Burada kitabın İngilizce tercümesi kullanılacaktır. Çağdaş dönem oryantalist
çalışmalarda bu konunun Nöldeke’nin çalışması temele alınarak değerlendirildiği
görülmüştür. Makale, oryantalist değerlendirme tarzının İslâmi yaklaşımdan
farklı bir hedef ve usule sahip olduğunu da ortaya koymak istemektedir. Bu
minvalde oryantalist metinlerin, İslâmi rivâyetler arasında şâz olanları öne
çıkarmak suretiyle Kur’ân’ı beşer katında oluşmuş bir kitap olarak
değerlendirme şeklinde genellenebilecek tutumlarının besmele konusunda da
mevcut olup olmadığı araştırılacaktır.
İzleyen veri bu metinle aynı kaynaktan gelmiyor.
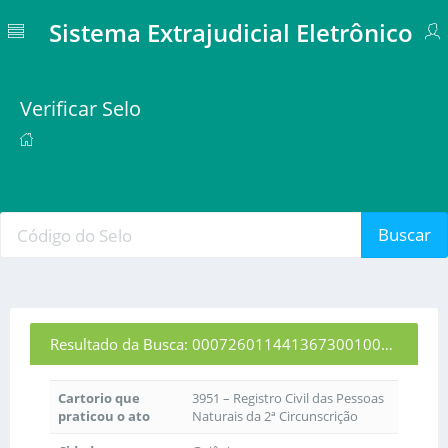
Sistema Extrajudicial Eletrônico
Verificar Selo
Buscar
Resultado da Busca: 00072601144136730010009
Cartorio que
3951 – Registro Civil das Pessoas
praticou o ato
Naturais da 2ª Circunscrição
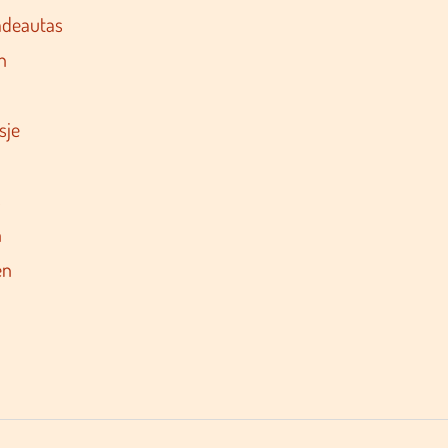
adeautas
n
sje
s
n
en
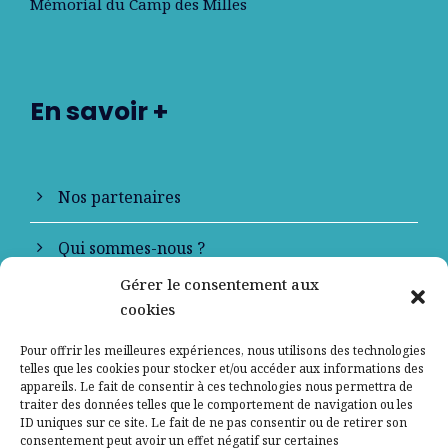
Mémorial du Camp des Milles
En savoir +
Nos partenaires
Qui sommes-nous ?
Gérer le consentement aux
Contactez-nous
cookies
Mentions légales
Pour offrir les meilleures expériences, nous utilisons des technologies
telles que les cookies pour stocker et/ou accéder aux informations des
appareils. Le fait de consentir à ces technologies nous permettra de
Politique de confidentialité
traiter des données telles que le comportement de navigation ou les
ID uniques sur ce site. Le fait de ne pas consentir ou de retirer son
consentement peut avoir un effet négatif sur certaines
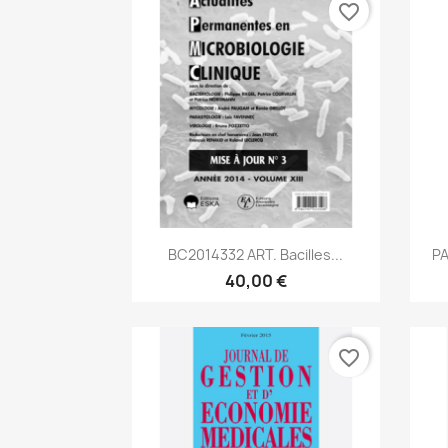
favorite_border
Aperçu rapide

BC2014332 ART. Bacilles...
P
40,00 €
favorite_border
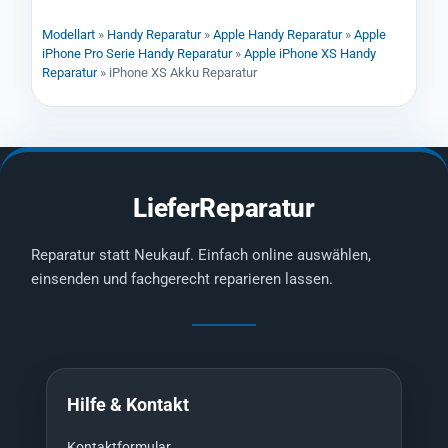
Modellart
»
Handy Reparatur
»
Apple Handy Reparatur
»
Apple
iPhone Pro Serie Handy Reparatur
»
Apple iPhone XS Handy
Reparatur
»
iPhone XS Akku Reparatur
LieferReparatur
Reparatur statt Neukauf. Einfach online auswählen,
einsenden und fachgerecht reparieren lassen.
Hilfe & Kontakt
Kontaktformular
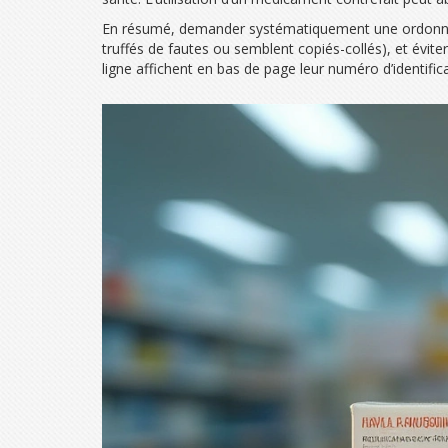
En résumé, demander systématiquement une ordonnance, 
truffés de fautes ou semblent copiés-collés), et évit
ligne affichent en bas de page leur numéro d’identifi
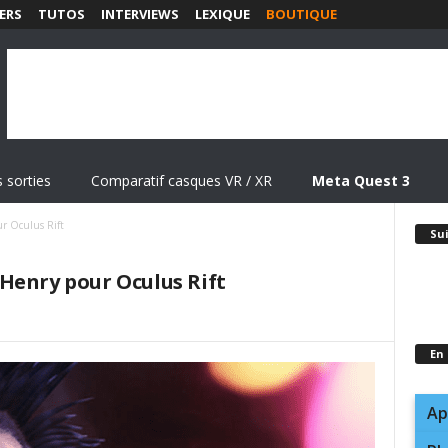
ERS
TUTOS
INTERVIEWS
LEXIQUE
BOUTIQUE
 sorties
Comparatif casques VR / XR
Meta Quest 3
r Oculus Rift
Su
Henry pour Oculus Rift
En
Ap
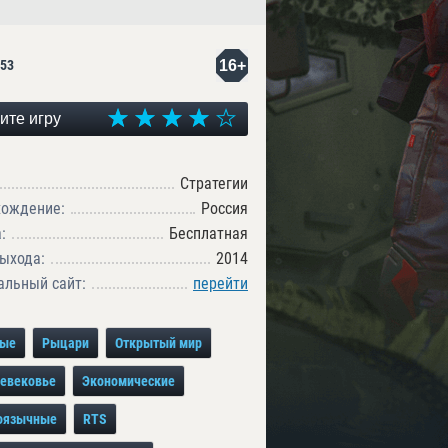
16+
53
ите игру
Стратегии
хождение:
Россия
:
Бесплатная
ыхода:
2014
льный сайт:
перейти
ные
Рыцари
Открытый мир
евековье
Экономические
оязычные
RTS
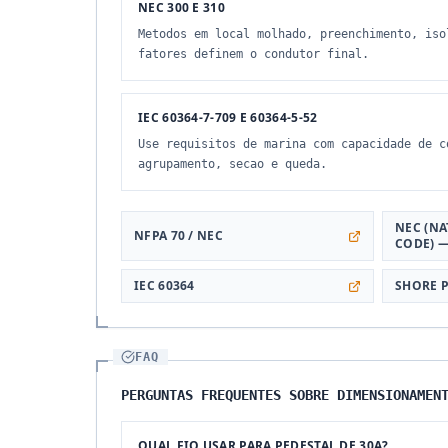
NEC 300 E 310
Metodos em local molhado, preenchimento, iso
fatores definem o condutor final.
IEC 60364-7-709 E 60364-5-52
Use requisitos de marina com capacidade de c
agrupamento, secao e queda.
NEC (NA
NFPA 70 / NEC
CODE) —
IEC 60364
SHORE 
FAQ
PERGUNTAS FREQUENTES SOBRE DIMENSIONAMEN
QUAL FIO USAR PARA PEDESTAL DE 30A?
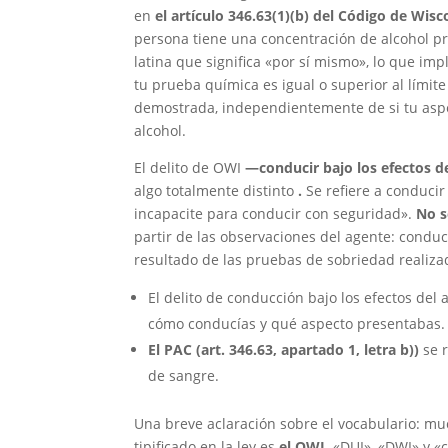
en
el artículo 346.63(1)(b) del Código de Wisc
persona tiene una concentración de alcohol pr
latina que significa «por sí mismo», lo que impl
tu prueba química es igual o superior al límit
demostrada, independientemente de si tu aspe
alcohol.
El delito de OWI
—conducir bajo los efectos de
algo totalmente distinto
.
Se refiere a conducir
incapacite para conducir con seguridad».
No s
partir de las observaciones del agente: conducci
resultado de las pruebas de sobriedad realiza
El delito de conducción bajo los efectos del 
cómo conducías y qué aspecto presentabas.
El PAC (art. 346.63, apartado 1, letra b))
se r
de sangre.
Una breve aclaración sobre el vocabulario: muc
tipificado en la ley es
el OWI
. «DUI», «DWI» y 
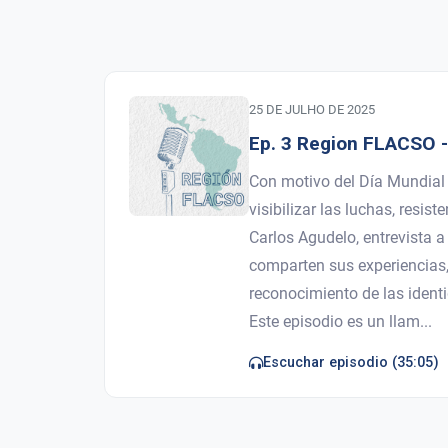
25 DE JULHO DE 2025
Ep. 3 Region FLACSO -
Con motivo del Día Mundial
visibilizar las luchas, resi
Carlos Agudelo, entrevista 
comparten sus experiencias, t
reconocimiento de las ident
Este episodio es un llam...
Escuchar episodio (35:05)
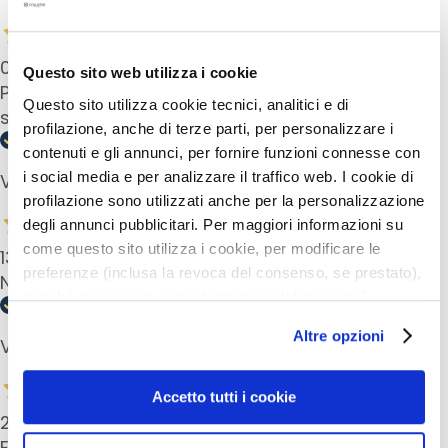
t
s
s
04 Dec 2024
e
Questo sito web utilizza i cookie
Piena di cura per la mia pelle. Non vorrei più fare
r
Questo sito utilizza cookie tecnici, analitici e di
senza
u
profilazione, anche di terze parti, per personalizzare i
m
contenuti e gli annunci, per fornire funzioni connesse con
i social media e per analizzare il traffico web. I cookie di
Verified buyer
G
profilazione sono utilizzati anche per la personalizzazione
e
s
degli annunci pubblicitari. Per maggiori informazioni su
i
come questo sito utilizza i cookie, per modificare le
13 May 2024
c
preferenze (inclusa la revoca del consenso, se prestato),
Not sticky, without alcohol so soft for my skin.
h
nonché per sapere come trattiamo i dati personali –
t
anche raccolti tramite cookie – può consultare
Altre opzioni
s
Verified buyer
l’informativa cookie completa e l’informativa privacy
p
disponibili
qui
. Le ricordiamo che, qualora clicchi su
f
“Utilizza solo i cookie necessari”, non sarà installato
Accetto tutti i cookie
l
alcun cookie o altro strumento di tracciamento diverso da
21 Apr 2024
e
quelli tecnici. Cliccando su “Accetto tutti i cookie”,
Een heel fijn produkt en prettig in gebruik!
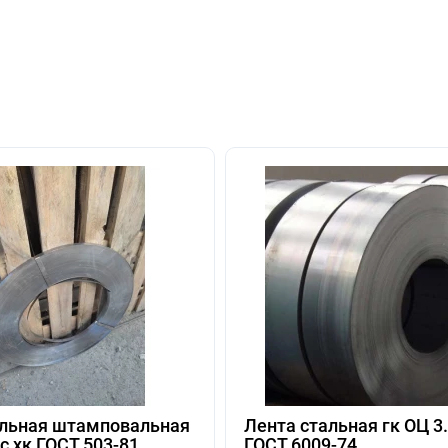
альная штамповальная
Лента стальная гк ОЦ 3
с хк ГОСТ 503-81
ГОСТ 6009-74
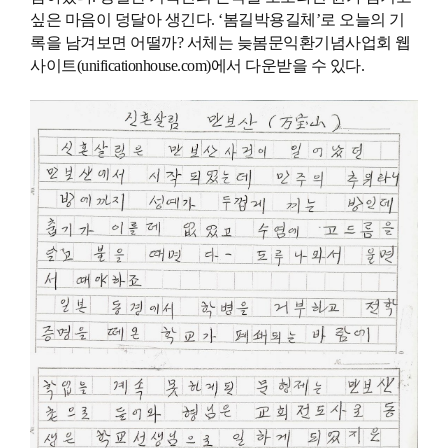
싶은 마음이 덩달아 생긴다. ‘봄길박용길체’로 오늘의 기
록을 남겨보면 어떨까? 서체는 늦봄문익환기념사업회 웹
사이트(
unificationhouse.com
)에서 다운받을 수 있다.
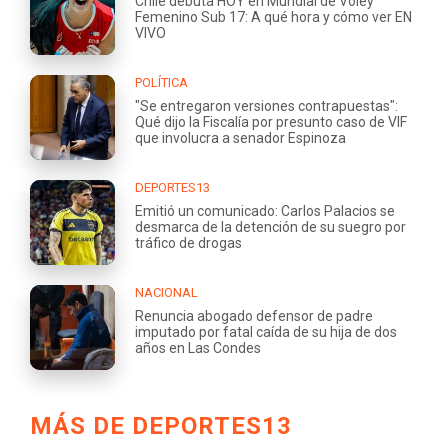
Chile debuta HOY en Mundial de Voley
Femenino Sub 17: A qué hora y cómo ver EN
VIVO
POLÍTICA
"Se entregaron versiones contrapuestas":
Qué dijo la Fiscalía por presunto caso de VIF
que involucra a senador Espinoza
DEPORTES13
Emitió un comunicado: Carlos Palacios se
desmarca de la detención de su suegro por
tráfico de drogas
NACIONAL
Renuncia abogado defensor de padre
imputado por fatal caída de su hija de dos
años en Las Condes
MÁS DE DEPORTES13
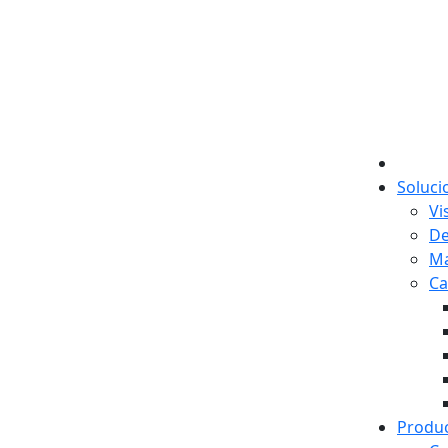
Soluci
Vi
De
Ma
Ca
Produ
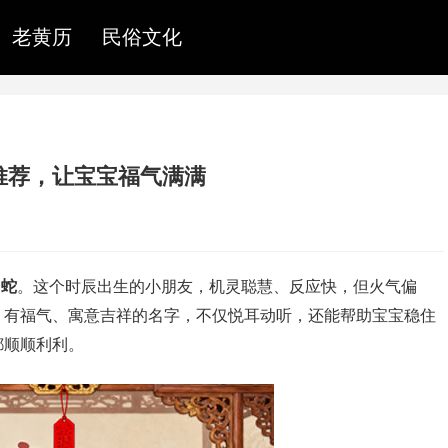
老黄历
民俗文化
字推荐，让宝宝福气满满
属
蛇
。这个时辰出生的小朋友，机灵聪慧、反应快，但火气偏
、有福气、寓意吉祥的名字，不仅悦耳动听，还能帮助宝宝稳住
都顺顺利利。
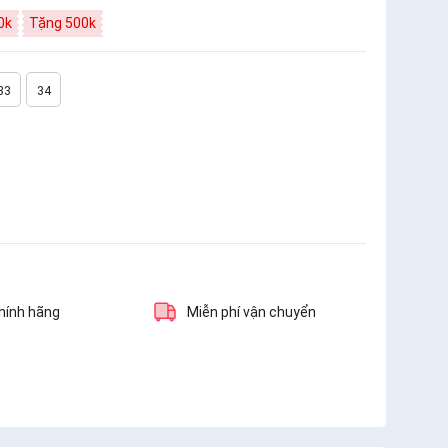
0k
Tặng 500k
33
34
hính hãng
Miễn phí vận chuyển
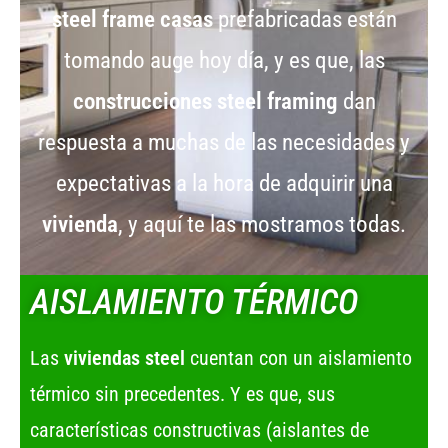
steel frame casas
prefabricadas están
tomando auge hoy día, y es que, las
construcciones steel framing
dan
respuesta a muchas de las necesidades y
expectativas a la hora de adquirir una
vivienda
, y aquí te las mostramos todas.
AISLAMIENTO TÉRMICO
Las
viviendas steel
cuentan con un aislamiento
térmico sin precedentes. Y es que, sus
características constructivas (aislantes de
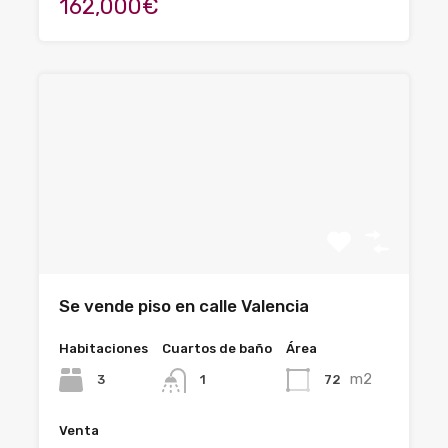
162,000€
Se vende piso en calle Valencia
Habitaciones
Cuartos de baño
Área
m2
3
72
1
Venta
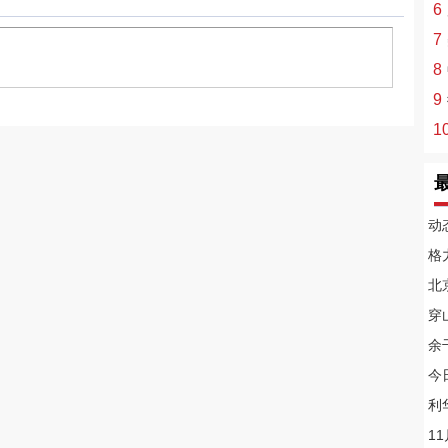
6
7
8
9
1
动
格
北
穿
余
今
利
1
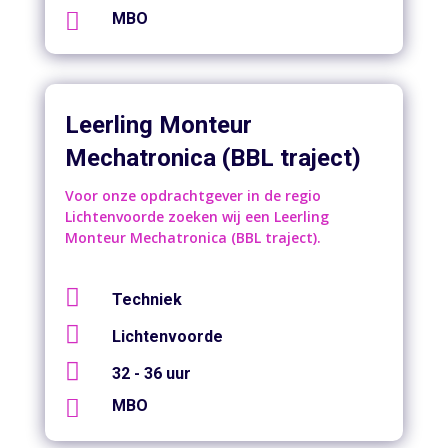

MBO
Leerling Monteur
Mechatronica (BBL traject)
Voor onze opdrachtgever in de regio
Lichtenvoorde zoeken wij een Leerling
Monteur Mechatronica (BBL traject).

Techniek

Lichtenvoorde

32 - 36 uur

MBO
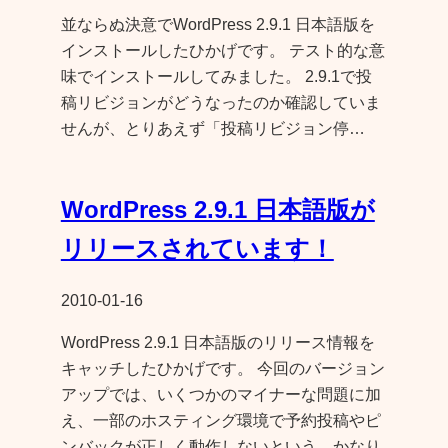
並ならぬ決意でWordPress 2.9.1 日本語版を
インストールしたひかげです。 テスト的な意
味でインストールしてみました。 2.9.1で投
稿リビジョンがどうなったのか確認していま
せんが、とりあえず「投稿リビジョン停…
WordPress 2.9.1 日本語版が
リリースされています！
2010-01-16
WordPress 2.9.1 日本語版のリリース情報を
キャッチしたひかげです。 今回のバージョン
アップでは、いくつかのマイナーな問題に加
え、一部のホスティング環境で予約投稿やピ
ンバックが正しく動作しないという、かなり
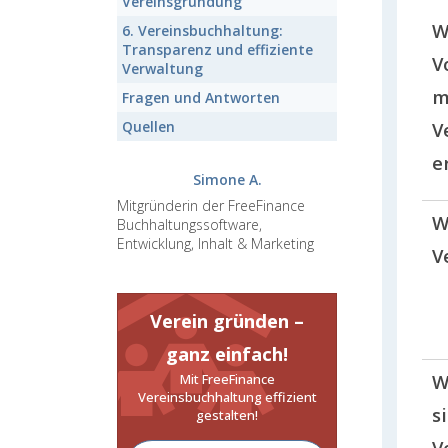
Vereinsgründung
W
6.
Vereinsbuchhaltung:
Transparenz und effiziente
V
Verwaltung
m
Fragen und Antworten
V
Quellen
e
Simone A.
Mitgründerin der FreeFinance
W
Buchhaltungssoftware,
Entwicklung, Inhalt & Marketing
V
Verein gründen –
ganz einfach!
W
Mit FreeFinance
Vereinsbuchhaltung effizient
s
gestalten!
V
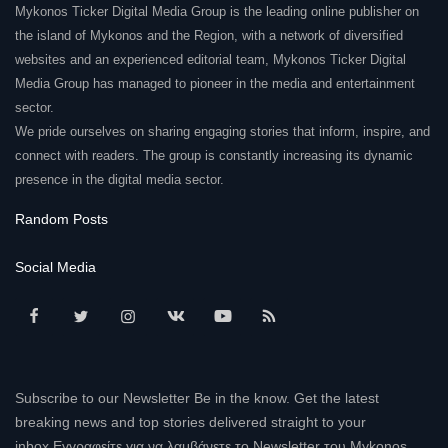
Mykonos Ticker Digital Media Group is the leading online publisher on
the island of Mykonos and the Region, with a network of diversified
websites and an experienced editorial team, Mykonos Ticker Digital
Media Group has managed to pioneer in the media and entertainment
sector.
We pride ourselves on sharing engaging stories that inform, inspire, and
connect with readers. The group is constantly increasing its dynamic
presence in the digital media sector.
Random Posts
Social Media
Subscribe to our Newsletter Be in the know. Get the latest
breaking news and top stories delivered straight to your
inbox.Εγγραφείτε για να λαμβάνετε το Newsletter του Mykonos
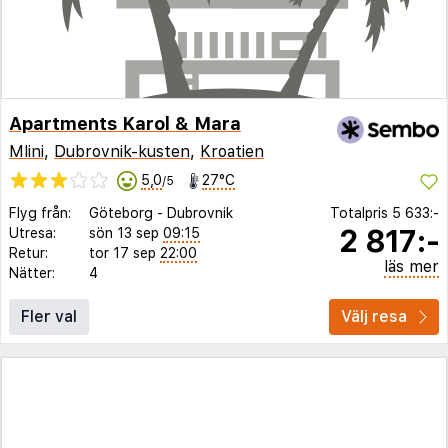
Apartments Karol & Mara
Mlini
,
Dubrovnik-kusten
,
Kroatien
5,0
27°C
/5
Flyg från:
Göteborg
-
Dubrovnik
Totalpris
5 633:-
2 817:-
Utresa:
sön 13 sep
09:15
Retur:
tor 17 sep
22:00
läs mer
Nätter:
4
Fler val
Välj resa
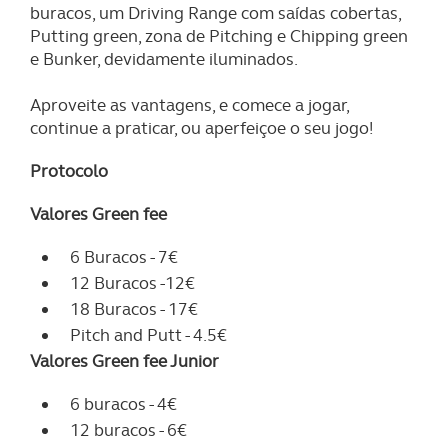
buracos, um Driving Range com saídas cobertas,
Putting green, zona de Pitching e Chipping green
e Bunker, devidamente iluminados.
Aproveite as vantagens, e comece a jogar,
continue a praticar, ou aperfeiçoe o seu jogo!
Protocolo
Valores Green fee
6 Buracos - 7€
12 Buracos -12€
18 Buracos - 17€
Pitch and Putt - 4.5€
Valores Green fee Junior
6 buracos - 4€
12 buracos - 6€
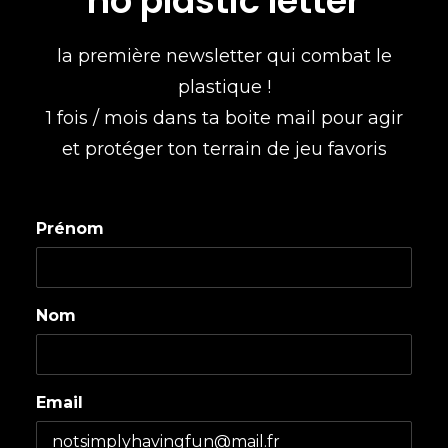
no plastic letter
la première newsletter qui combat le
plastique !
1 fois / mois dans ta boite mail pour agir
et protéger ton terrain de jeu favoris
Prénom
Nom
Email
Çağdaş oryantalizmin yeni bir yaklaşım
teklif edip etmediği de tahlil edilecektir. Nöldeke kitabında, besmele
konusunda Müslümanlar arasındaki muhalif tavrı ortaya çıkarmayı hedeflemiştir.
Dolayısıyla böyle bir mukayesenin yapılması konuyu sahih bir şekilde
değerlendirme için elzemdir. Çalışmanın bir diğer gayesi, İslâm ulemasının,
ilmî faâliyetlerini İslâm’a hizmet etmenin bir yolu olarak gördüklerine dair
bir örnek sunmaktır. Kur’ân’ın bütün sûrelerinin kendisi ile başlatıldığı bir
nevi giriş anahtarı konumunda olması besmelenin İslâm uleması ve Müslümanlar
arasında sahip olduğu konumun sebebini anlamak için yeterli olacaktır. Ayrıca
Ebû Şâme’nin eseri çerçevesinde besmelenin akaid, kıraat, tefsir, hadis, fıkıh,
lügat, siyer, tarih gibi açılardan konumu kısa ve öz olarak sunulacaktır.
Nöldeke’nin kitabı merkeze alınmakla birlikte gerektiğinde diğer oryantalist
metinlerde de bu konuya yaklaşım incelenecektir. Oryantalist anlayışın genel Kur’ân
yaklaşımları ile besmele hakkındaki tavırlarının benzerlikleri, varsa
farklılıkları kaydedilecektir. Aynı zamanda İslâmi nakle dayalı aktarım ve
anlatım tarzı ile beşer mahsûlü bir eser olarak ele alınması manasında
istişrâkî inceleme tarzının karşılaştırılması yapılmaya çalışılacaktır. Ayrıca,
besmelenin Müslümanların bilgi ve hayat kaynakları olan Kur’ân ile onun pratize
edilmiş şekli olan sünnetteki müessis rolünün tekrar gündeme taşınması da
amaçlanmaktadır. Araştırma, İslâmi kaynakları en üst düzeyde temsil ettiği düşünülen
Ebû Şâme’nin ve oryantalist yaklaşımı belirleyici bir fonksiyona sahip olması
açısından Nöldeke’nin eseri çerçevesinde gerçekleştirilecektir. Konunun
çerçevesinin çizilmesinde bu iki kitaptaki alt başlıklar esas alınmıştır.